■ **Aim of the task**: Give back every record word for word, but keep the pictures out.

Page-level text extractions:
_ _ _ _ _ _ _

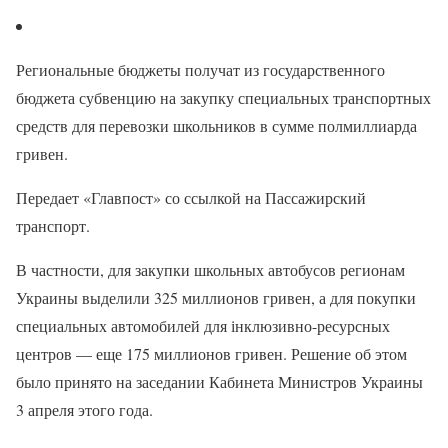
Региональные бюджеты получат из государственного
бюджета субвенцию на закупку специальных транспортных
средств для перевозки школьников в сумме полмиллиарда
гривен.
Передает «Главпост» со ссылкой на Пассажирский
транспорт.
В частности, для закупки школьных автобусов регионам
Украины выделили 325 миллионов гривен, а для покупки
специальных автомобилей для інклюзивно-ресурсных
центров — еще 175 миллионов гривен. Решение об этом
было принято на заседании Кабинета Министров Украины
3 апреля этого года.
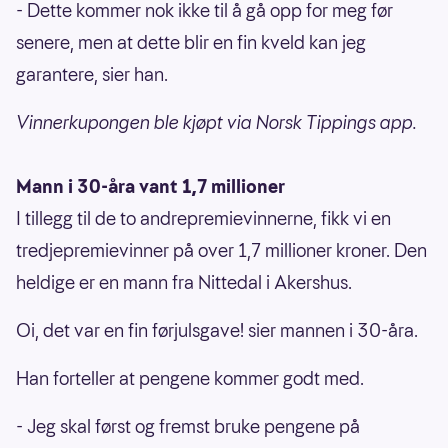
- Dette kommer nok ikke til å gå opp for meg før
senere, men at dette blir en fin kveld kan jeg
garantere, sier han.
Vinnerkupongen ble kjøpt via Norsk Tippings app.
Mann i 30-åra vant 1,7 millioner
I tillegg til de to andrepremievinnerne, fikk vi en
tredjepremievinner på over 1,7 millioner kroner. Den
heldige er en mann fra Nittedal i Akershus.
Oi, det var en fin førjulsgave! sier mannen i 30-åra.
Han forteller at pengene kommer godt med.
- Jeg skal først og fremst bruke pengene på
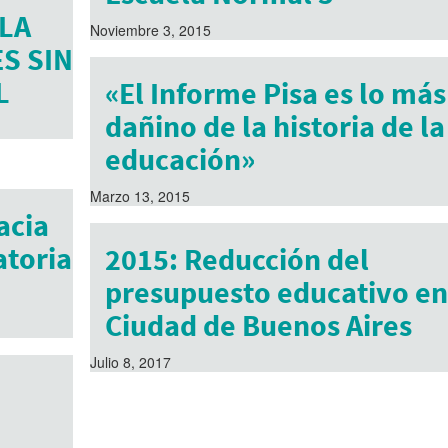
LA
Noviembre 3, 2015
S SIN
L
«El Informe Pisa es lo más
dañino de la historia de la
educación»
Marzo 13, 2015
acia
toria
2015: Reducción del
presupuesto educativo en
Ciudad de Buenos Aires
Julio 8, 2017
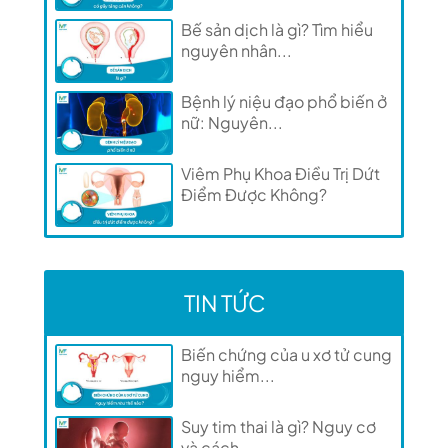
Bế sản dịch là gì? Tìm hiểu
nguyên nhân...
Bệnh lý niệu đạo phổ biến ở
nữ: Nguyên...
Viêm Phụ Khoa Điều Trị Dứt
Điểm Được Không?
TIN TỨC
Biến chứng của u xơ tử cung
nguy hiểm...
Suy tim thai là gì? Nguy cơ
và cách...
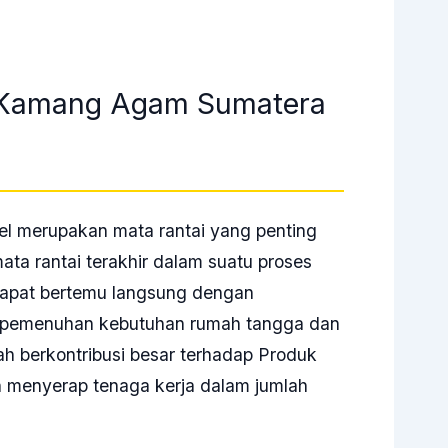
g Kamang Agam Sumatera
tel merupakan mata rantai yang penting
ata rantai terakhir dalam suatu proses
k dapat bertemu langsung dengan
 pemenuhan kebutuhan rumah tangga dan
lah berkontribusi besar terhadap Produk
ah menyerap tenaga kerja dalam jumlah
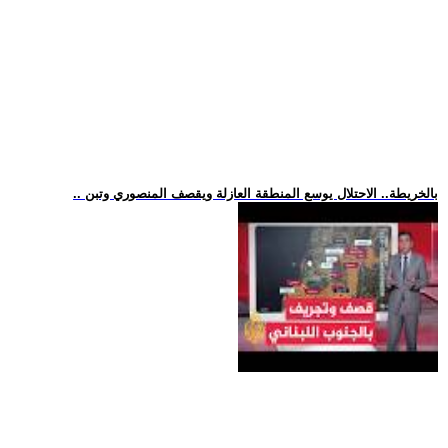
.. بالخريطة.. الاحتلال يوسع المنطقة العازلة ويقصف المنصوري وتبن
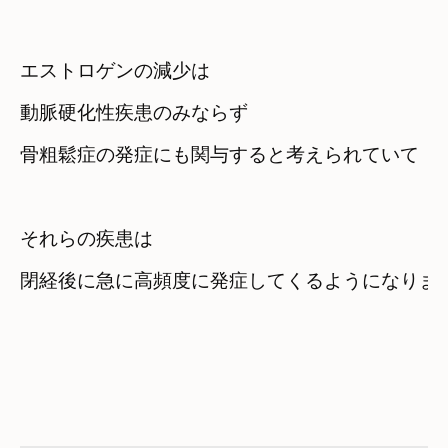
エストロゲンの減少は

動脈硬化性疾患のみならず
それらの疾患は

閉経後に急に高頻度に発症してくるようになりま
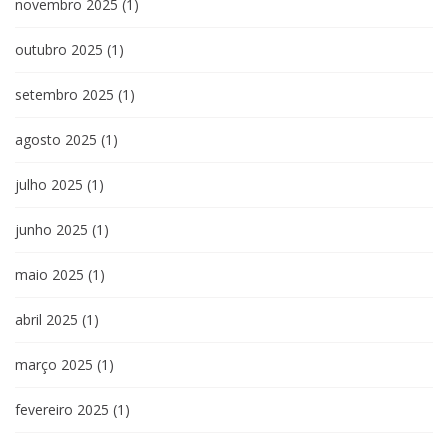
novembro 2025
(1)
outubro 2025
(1)
setembro 2025
(1)
agosto 2025
(1)
julho 2025
(1)
junho 2025
(1)
maio 2025
(1)
abril 2025
(1)
março 2025
(1)
fevereiro 2025
(1)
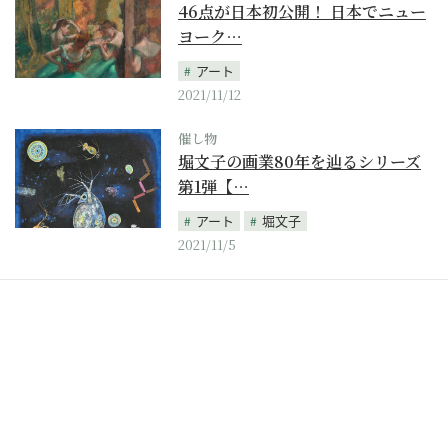
46点が日本初公開！ 日本でニュー
ヨーク…
アート
2021/11/12
催し物
堀文子の画業80年を辿るシリーズ
第1弾【…
アート
堀文子
2021/11/5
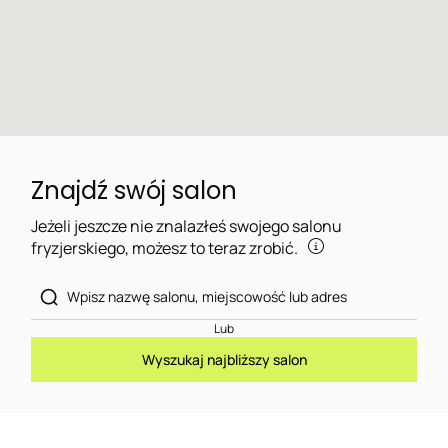
Znajdź swój salon
Jeżeli jeszcze nie znalazłeś swojego salonu
fryzjerskiego, możesz to teraz zrobić.
Lub
Wyszukaj najbliższy salon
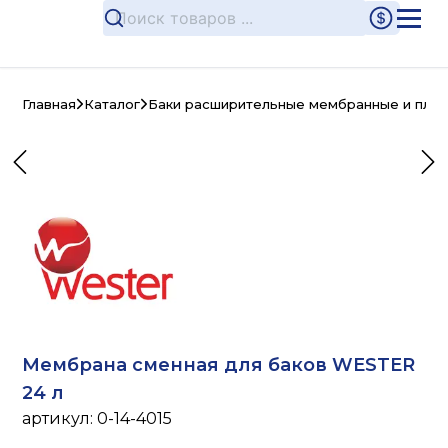
Главная
Каталог
Баки расширительные мембранные и плас
Мембрана сменная для баков WESTER
24 л
артикул:
0-14-4015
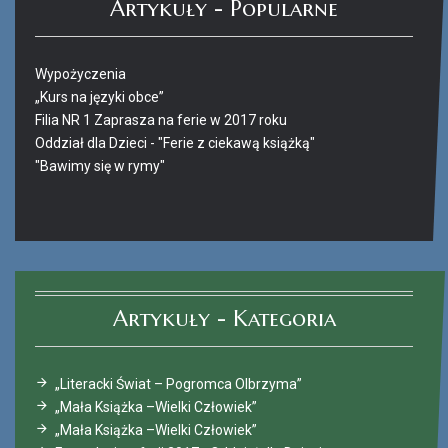
Artykuły - Popularne
Wypożyczenia
„Kurs na języki obce”
Filia NR 1 Zaprasza na ferie w 2017 roku
Oddział dla Dzieci - "Ferie z ciekawą książką"
"Bawimy się w rymy"
Ferie_2017_ODD_4.JPG
Artykuły - Kategoria
„Literacki Świat – Pogromca Olbrzyma”
„Mała Książka –Wielki Człowiek”
„Mała Książka –Wielki Człowiek”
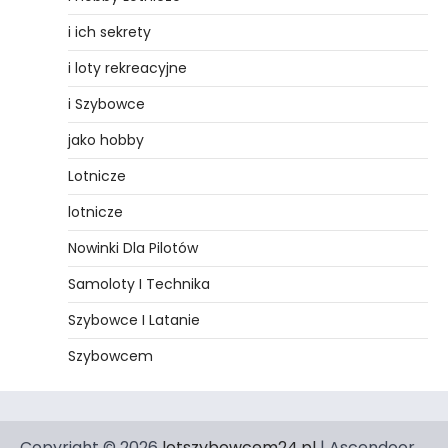
i ich sekrety
i loty rekreacyjne
i Szybowce
jako hobby
Lotnicze
lotnicze
Nowinki Dla Pilotów
Samoloty I Technika
Szybowce I Latanie
Szybowcem
Copyright © 2026
lotszybowcem24.pl
| Ascendoor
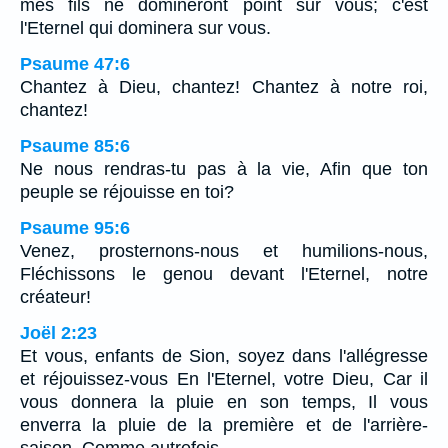
mes fils ne domineront point sur vous; c'est
l'Eternel qui dominera sur vous.
Psaume 47:6
Chantez à Dieu, chantez! Chantez à notre roi,
chantez!
Psaume 85:6
Ne nous rendras-tu pas à la vie, Afin que ton
peuple se réjouisse en toi?
Psaume 95:6
Venez, prosternons-nous et humilions-nous,
Fléchissons le genou devant l'Eternel, notre
créateur!
Joël 2:23
Et vous, enfants de Sion, soyez dans l'allégresse
et réjouissez-vous En l'Eternel, votre Dieu, Car il
vous donnera la pluie en son temps, Il vous
enverra la pluie de la première et de l'arrière-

_ _ _ _ _ _ _

■ **Result of the task**:
Региональные бюджеты получат из государственного
бюджета субвенцию на закупку специальных транспортных
средств для перевозки школьников в сумме полмиллиарда
гривен.
Передает «Главпост» со ссылкой на Пассажирский
транспорт.
В частности, для закупки школьных автобусов регионам
Украины выделили 325 миллионов гривен, а для покупки
специальных автомобилей для інклюзивно-ресурсных
центров — еще 175 миллионов гривен. Решение об этом
было принято на заседании Кабинета Министров Украины
3 апреля этого года.
- Dette kommer nok ikke til å gå opp for meg før
senere, men at dette blir en fin kveld kan jeg
garantere, sier han.
Vinnerkupongen ble kjøpt via Norsk Tippings app.
Mann i 30-åra vant 1,7 millioner
I tillegg til de to andrepremievinnerne, fikk vi en
tredjepremievinner på over 1,7 millioner kroner. Den
heldige er en mann fra Nittedal i Akershus.
Oi, det var en fin førjulsgave! sier mannen i 30-åra.
Han forteller at pengene kommer godt med.
- Jeg skal først og fremst bruke pengene på
LA
Noviembre 3, 2015
S SIN
L
«El Informe Pisa es lo más
dañino de la historia de la
educación»
Marzo 13, 2015
acia
toria
2015: Reducción del
presupuesto educativo en
Ciudad de Buenos Aires
Julio 8, 2017
Bế sản dịch là gì? Tìm hiểu
nguyên nhân...
Bệnh lý niệu đạo phổ biến ở
nữ: Nguyên...
Viêm Phụ Khoa Điều Trị Dứt
Điểm Được Không?
TIN TỨC
Biến chứng của u xơ tử cung
nguy hiểm...
Suy tim thai là gì? Nguy cơ
và cách...
g Kamang Agam Sumatera
tel merupakan mata rantai yang penting
ata rantai terakhir dalam suatu proses
k dapat bertemu langsung dengan
 pemenuhan kebutuhan rumah tangga dan
lah berkontribusi besar terhadap Produk
ah menyerap tenaga kerja dalam jumlah
.. بالخريطة.. الاحتلال يوسع المنطقة العازلة ويقصف المنصوري وتبن
エストロゲンの減少は

動脈硬化性疾患のみならず
それらの疾患は

閉経後に急に高頻度に発症してくるようになりま
novembro 2025
(1)
outubro 2025
(1)
setembro 2025
(1)
agosto 2025
(1)
julho 2025
(1)
junho 2025
(1)
maio 2025
(1)
abril 2025
(1)
março 2025
(1)
fevereiro 2025
(1)
46点が日本初公開！ 日本でニュー
ヨーク…
アート
2021/11/12
催し物
堀文子の画業80年を辿るシリーズ
第1弾【…
アート
堀文子
2021/11/5
Znajdź swój salon
Jeżeli jeszcze nie znalazłeś swojego salonu
fryzjerskiego, możesz to teraz zrobić.
Lub
Wyszukaj najbliższy salon
Главная
Каталог
Баки расширительные мембранные и плас
Мембрана сменная для баков WESTER
24 л
артикул:
0-14-4015
Artykuły - Popularne
Wypożyczenia
„Kurs na języki obce”
Filia NR 1 Zaprasza na ferie w 2017 roku
Oddział dla Dzieci - "Ferie z ciekawą książką"
"Bawimy się w rymy"
Ferie_2017_ODD_4.JPG
Artykuły - Kategoria
„Literacki Świat – Pogromca Olbrzyma”
„Mała Książka –Wielki Człowiek”
„Mała Książka –Wielki Człowiek”
i ich sekrety
i loty rekreacyjne
i Szybowce
jako hobby
Lotnicze
lotnicze
Nowinki Dla Pilotów
Samoloty I Technika
Szybowce I Latanie
Szybowcem
Copyright © 2026
lotszybowcem24.pl
| Ascendoor
mes fils ne domineront point sur vous; c'est
l'Eternel qui dominera sur vous.
Psaume 47:6
Chantez à Dieu, chantez! Chantez à notre roi,
chantez!
Psaume 85:6
Ne nous rendras-tu pas à la vie, Afin que ton
peuple se réjouisse en toi?
Psaume 95:6
Venez, prosternons-nous et humilions-nous,
Fléchissons le genou devant l'Eternel, notre
créateur!
Joël 2:23
Et vous, enfants de Sion, soyez dans l'allégresse
et réjouissez-vous En l'Eternel, votre Dieu, Car il
vous donnera la pluie en son temps, Il vous
enverra la pluie de la première et de l'arrière-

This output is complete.